Ia pun pernah menjabat Menteri Luar Negeri RI pada kabinet Presidentil dan di
tahun 1950 sampai akhir hayatnya dipercaya sebagai Penasehat Menteri Luar
Negeri.
Pada tahun 1952,
ia menjabat Ketua di Dewan Kehormatan PWI. Biarpun penanya tajam dan
kritikannya pedas namun Haji Agus Salim dikenal masih menghormati batas-batas
dan menjunjung tinggi Kode Etik Jurnalistik.
Setelah
mengundurkan diri dari dunia politik, pada tahun 1953 ia mengarang buku dengan
judul Bagaimana Takdir, Tawakal dan Tauchid harus dipahamkan? yang lalu
diperbaiki menjadi Keterangan Filsafat Tentang Tauchid, Takdir dan Tawakal.
Dibalik Ketokohan Haji Agus Salim
Siapa yang
menyangka dibalik ketokohannya yang turut mengubah arah bangsa ini, Haji Agus
Salim ternyata suka sekali melontarkan humor cerdasnya yang terkadang membuat
lawan bicaranya tak berkutik. berikut sedikit dari beberapa anekdot beliau,
diberbagai kesempatan.
Asap Kretek di
Istana Buckingham
Suatu hari pada
1953, Agus Salim -- mewakili Pemerintah Indonesia -- menghadiri penobatan
Elizabeth II sebagai Ratu Inggris.
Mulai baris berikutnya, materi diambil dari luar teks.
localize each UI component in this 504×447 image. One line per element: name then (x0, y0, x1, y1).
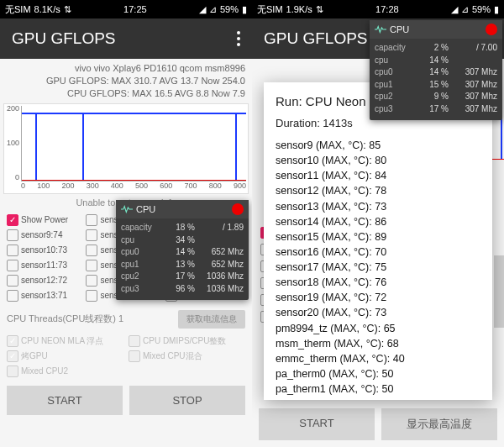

Acara penobatan diselenggarakan di Istana
Buckingham.
Dalam acara itu,
Agus Salim melihat Pangeran Philip -- yang masih muda -- agak canggung
menghadapi khalayak ramai yang hadir. Ia tampaknya belum terbiasa menempatkan
diri sekadar sebagai pasangan (suami) ratu. Begitu canggungnya, sehingga ia
lalai meladeni tamu-tamu asing yang datang dari jauh menghormati peristiwa
penobatan isterinya.
Untuk sekadar
melepas ketegangan Pangeran Philip, Agus Salim menghampirinya seraya mengayun-ayunkan
rokok kreteknya sekitar hidung sang pangeran. Kata Agus Salim kemudian,
"Paduka (Your Highness), adakah Paduka mengenali aroma rokok ini?"
Setelah mencoba
menghirup-hirup bau asap rokok kretek itu, sang pangeran lalu mengakui tidak
mengenal aroma rokok tersebut. Sambil tersenyum Agus Salim lalu mengatakan,
"Inilah sebabnya 300 atau 400 tahun yang lalu bangsa Paduka mengarungi
lautan mendatangi (menjajah) negeri kami."
Sang pangeran pun
tersenyum dan dengan lebih luwes bergerak dan meladeni tamu-tamunya yang datang
dari jauh.
Bergmeyer pun
tidak Berkutik
Suatu kali,
ketika menjadi anggota Volksraad, H Agus Salim berpidato dalam bahasa Indonesia
-- yang ketika itu juga masih disebut bahasa Melayu. Ketua Volksraad langsung
menegurnya dan memintanya berpidato dalam bahasa Belanda.
Salim menjawab,
"saya memang pandai berpidato dalam bahasa Belanda, tapi menurut peraturan
Dewan saya punya hak untuk mengeluarkan pendapat dalam bahasa Indonesia."
Salim terus
berpidato dalam bahasa Indonesia, dan ketika ia mengucapkan kata 'ekonomi',
seorang Belanda Bergmeyer dengan maksud mengejek bertanya, "Apa kata
ekonomi itu dalam bahasa Melayu?"
Dengan tangkas
Agus Salim berkilah, "Coba tuan sebutkan dahulu apa kata ekonomi itu dalam
bahasa Belanda, nanti saya sebutkan Indonesianya?"
Bergmeyer hanya
bisa melongo, tidak dapat berkata-kata lagi. Dan, para peserta sidang pun
tertawa. Memang, kata 'ekonomi' tidak ada salinannya yang tepat dalam bahasa
Belanda.
Disambut dengan
Upacara
Pada 1927, Agus
Salim mendapat undangan mengikuti kongres Islam di Mekah. Waktu itu pemerintah
kolonial Belanda mempersulitnya untuk memperoleh paspor. Setelah berupaya
keras, akhirnya ia berhasil memperoleh paspor itu di Surabaya.
Sayangnya, ketika
itu kapal yang akan ke Arab Saudi, kapal Kongsi Tiga, sudah akan berangkat dari
Jakarta. Agus Salim tidak akan dapat mengejar kapal itu, karena perjalanan dari
Surabaya ke Jakarta memakan waktu cukup lama.
Mengetahui hal
itu, HOS Cokroaminoto mengirim telegram kepada perwakilan Kongsi Tiga di
Jakarta. Isinya: Jika kapal itu berangkat tanpa Agus Salim, tahun depan tidak
akan ada seorang pun jamaah haji yang akan berangkat dengan kapal Kongsi Tiga.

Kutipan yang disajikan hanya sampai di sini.